Come avrete capito leggendo fino a qui, Sable è sì un mondo aperto da scoprire, ma si muove seguendo una serie di missioni che, immaginiamo, daranno una direzione alla nostra esperienza: nella demo erano chiaramente strutturate per farci conoscere le meccaniche principali, non sappiamo invece come verranno gestite una volta abbandonato il villaggio. È chiaro che il gioco deve puntare da qualche parte, come del resto ha fatto anni fa Journey, ma dubitiamo saranno in qualche modo d'ostacolo alla nostra voglia di esplorare; siamo anzi curiosi di capire quali possano essere, perché la Planata è qualcosa più di un semplice viaggio e incontrare altri nomadi come noi, interagire con loro, aiutarli persino in cambio di qualcosa che possa permetterci di spingerci sempre più in là (una nuova mappa, componenti per l'hoverbike) lo vediamo come un incentivo a esplorare ovunque sia possibile. Ci sarà sempre qualcuno che avrà battuto le strade, se di strade si può parlare in un deserto sconfinato, prima di noi e fare tesoro delle loro esperienze lo vediamo come un passaggio naturale nel percorso di crescita della giovane protagonista.

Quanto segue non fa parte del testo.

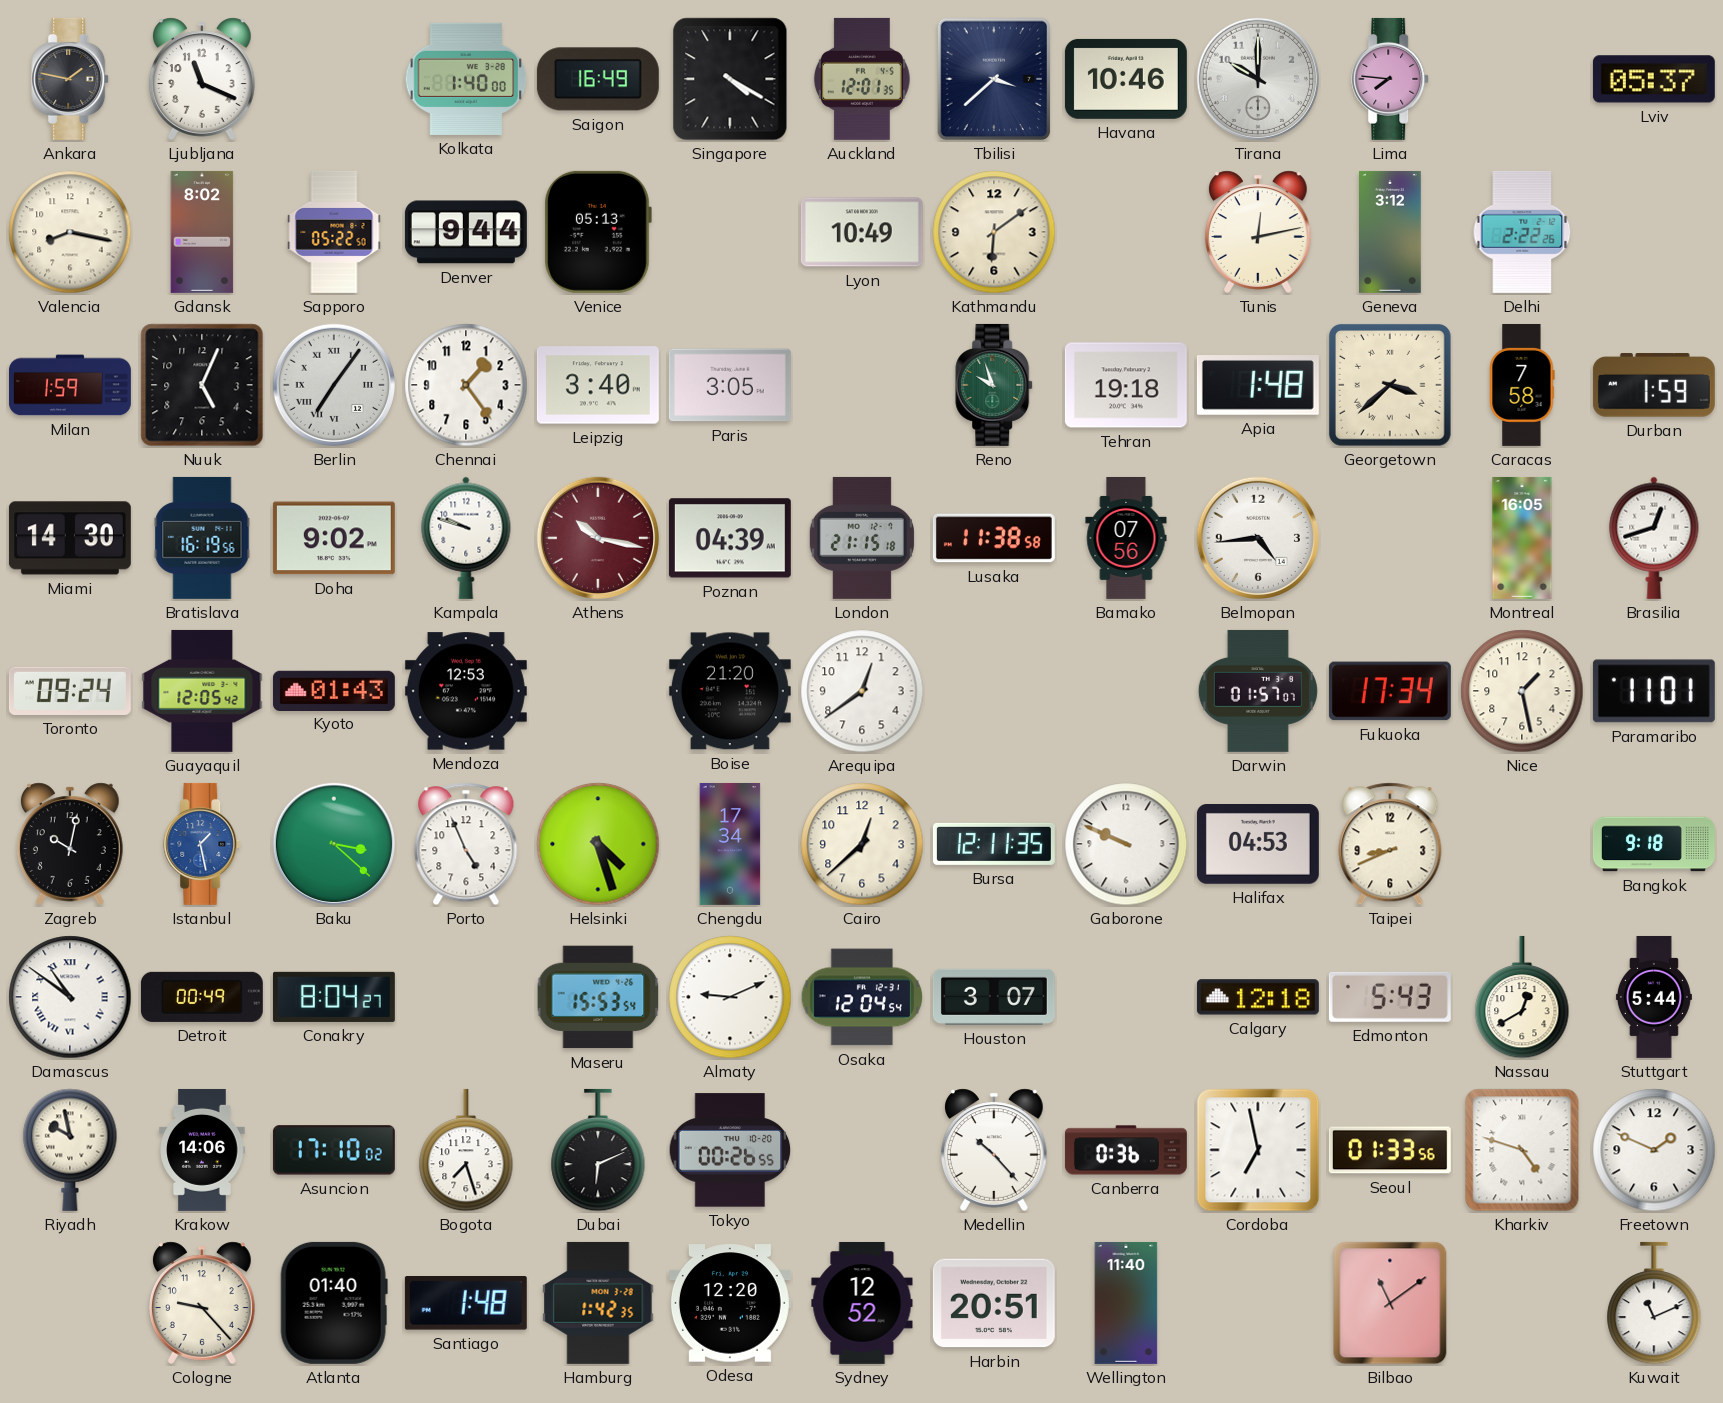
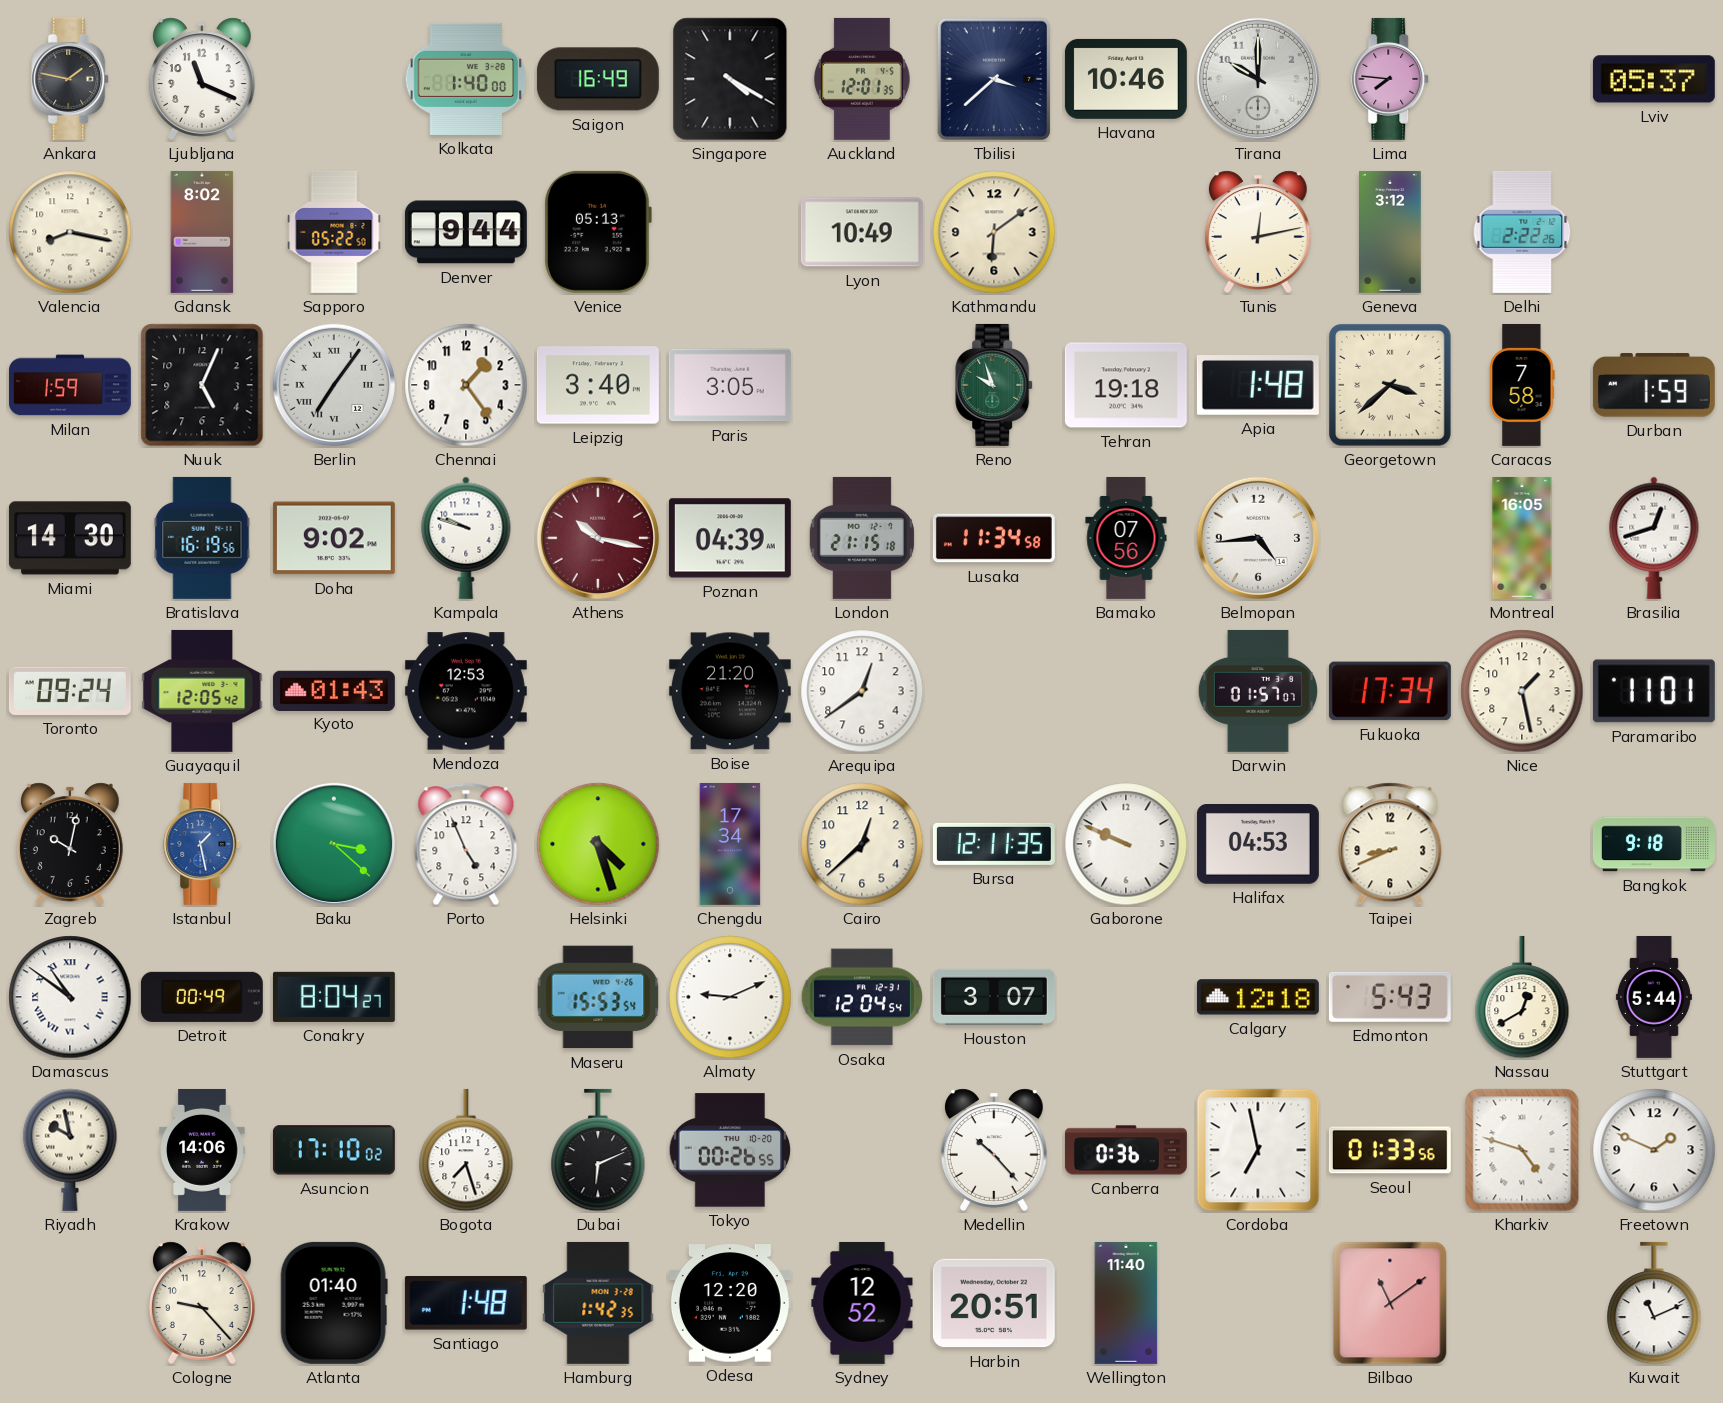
Lusaka: 11:38 -> 11:34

Giocare la demo di Sable ci ha restituito un gioco dove il tempo perde di significato, che prosegue al ritmo dettato dal giocatore e invita alla scoperta persino laddove non ci siano ricompense a premiarci (non mancano tuttavia bauli dove recuperare denaro). Bisognerà valutare la struttura delle missioni nella loro interezza per capire se spezzano in qualche modo il ritmo oppure sono il giusto accompagnamento di un'esperienza che, presto o tardi, dovrà prendere una direzione per arrivare alla sua conclusione.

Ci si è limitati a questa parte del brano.